Esa frase, que parece significar muchas cosas, para mi familia encierra hoy el recuerdo de un buen hombre, Sergio Juan, mejor conocido como don Sergio. Tuvimos la fortuna de que nuestras vidas se cruzaran con la suya hace ya más de 20 años. Su fortaleza, inteligencia, dignidad y buen humor, estoy segura, le venían de tiempos ancestrales, de esos sabios y mágicos pueblos que todavía hay en Oaxaca, donde enseñan con maneras muy sutiles, pero efectivas, a respetar la dignidad de la vida.
Don Sergio iluminó nuestras fantasías, cuidando siempre de tener listo el remedio para las penas y tristezas. Su amplia sonrisa acogía nuestros problemas para encender una lucecita de esperanza y no andar desbarrancando en el rencor y la rabia. Aprendimos con él que es mucho mejor voltear a mirar la maravilla de la vida y a no amargarnos por pequeños tropiezos.
Era un hombre sabio para eso de las relaciones entre humanas y humanos. A las pequeñas y pequeños los consentía y respondía a sus llamados con el ¡voy volando! que nos hacia reír mucho sólo de imaginarlo planeando por los techos. A mis amigas, su gentileza y cordialidad las animaba hasta para contarle sobre sus tremendos “males de amores”, sus recetas secretas y su deseo de contar con un don Sergio en sus vidas. Con mi marido, respetuosamente se atrevía hasta a señalarle sus errores y a mí me quitó siempre el peso de las “labores propias de mi sexo”, cosa para la que nunca tendré palabras suficientes para agradecérselo.
No hubo empresa en la que no pusiera todo su empeño y creatividad. Cenas, comidas, noches de brujas, excursiones o parrandas, eran puntualmente organizadas y realizadas hasta más allá de nuestros deseos. Coincidimos con quienes nos decían que lo mejor de la casa era don Sergio.

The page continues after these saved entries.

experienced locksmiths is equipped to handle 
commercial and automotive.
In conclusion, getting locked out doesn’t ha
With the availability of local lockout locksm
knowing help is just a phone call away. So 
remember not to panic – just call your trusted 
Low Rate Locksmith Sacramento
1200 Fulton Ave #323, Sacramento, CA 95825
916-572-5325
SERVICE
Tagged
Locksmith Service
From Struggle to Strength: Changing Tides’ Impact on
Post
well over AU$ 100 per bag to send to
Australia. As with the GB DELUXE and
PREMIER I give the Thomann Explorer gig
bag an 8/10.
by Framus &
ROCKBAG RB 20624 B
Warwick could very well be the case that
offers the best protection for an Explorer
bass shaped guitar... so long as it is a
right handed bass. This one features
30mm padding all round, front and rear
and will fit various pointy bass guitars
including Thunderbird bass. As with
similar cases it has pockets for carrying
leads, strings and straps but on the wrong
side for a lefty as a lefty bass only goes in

Nos permitió vivir en esta ciudad como si estuviéramos en un barrio antiguo. Conocía al sastre, al que arreglaba cualquier desperfecto, a la señora del pan, al dueño de la farmacia. Así que nos enteraba de todas las novedades: que si el martes se mudaba el de la esquina, que si la hija del vecino ya tenía trabajo, que si los muchachos de la secundaria estaban preparando una gran celebración.
Nada obstaculizaba su empeño por lograr su cometido. Si había que ir hasta la Central de Abasto por camarones, hasta allá se iba, chiflando y cantando su canción. Si el coche no arrancaba, buscaba causa y razón del desperfecto. Si urgía conseguir doradilla para el té de no sé quién, él se las arreglaba y la tenía a la mano. Si había que comunicarse al otro lado del planeta, era capaz de intentar hablar hasta en chino. Nunca se detuvo ante las dificultades.

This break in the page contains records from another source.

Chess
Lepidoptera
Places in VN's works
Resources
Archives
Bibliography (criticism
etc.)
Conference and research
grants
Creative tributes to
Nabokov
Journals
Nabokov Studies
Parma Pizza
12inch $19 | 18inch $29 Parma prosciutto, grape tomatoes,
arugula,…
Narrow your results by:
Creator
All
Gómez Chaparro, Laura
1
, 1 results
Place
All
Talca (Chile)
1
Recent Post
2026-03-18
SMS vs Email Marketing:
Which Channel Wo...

Es asombroso ver cómo, poco a poco, se convirtió en una persona indispensable y parte importante de nuestra familia. Hombres como don Sergio, no lo puedo asegurar, pero lo intuyo, hay muy poquititos. La tristeza nos embarga, pero nuestros recuerdos siempre conservarán la sonrisa y el aliento de Sergio Juan Cruz. Así es esto de vivir y nada que hacer.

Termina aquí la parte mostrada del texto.